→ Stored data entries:
--- START ---

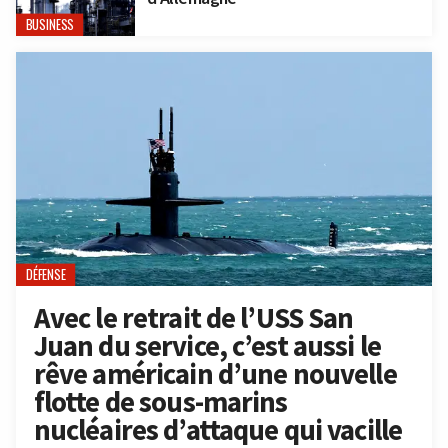
BUSINESS
DÉFENSE
Avec le retrait de l’USS San
Juan du service, c’est aussi le
rêve américain d’une nouvelle
flotte de sous-marins
nucléaires d’attaque qui vacille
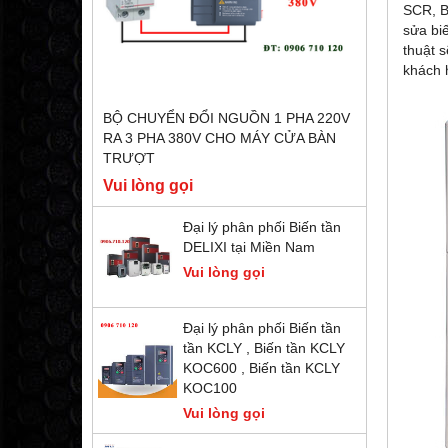
SCR, B
sửa biế
thuật 
khách 
BỘ CHUYỂN ĐỔI NGUỒN 1 PHA 220V
RA 3 PHA 380V CHO MÁY CỬA BÀN
TRƯỢT
Vui lòng gọi
Đại lý phân phối Biến tần
DELIXI tại Miền Nam
Vui lòng gọi
Đại lý phân phối Biến tần
tần KCLY , Biến tần KCLY
KOC600 , Biến tần KCLY
KOC100
Vui lòng gọi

--- END ---

→ Problem:
All of the data is to be returned exactly, with no pictures included.

→ Task response:
BUSINESS
DÉFENSE
Avec le retrait de l’USS San
Juan du service, c’est aussi le
rêve américain d’une nouvelle
flotte de sous-marins
nucléaires d’attaque qui vacille
SCR, B
sửa biế
thuật 
khách 
BỘ CHUYỂN ĐỔI NGUỒN 1 PHA 220V
RA 3 PHA 380V CHO MÁY CỬA BÀN
TRƯỢT
Vui lòng gọi
Đại lý phân phối Biến tần
DELIXI tại Miền Nam
Vui lòng gọi
Đại lý phân phối Biến tần
tần KCLY , Biến tần KCLY
KOC600 , Biến tần KCLY
KOC100
Vui lòng gọi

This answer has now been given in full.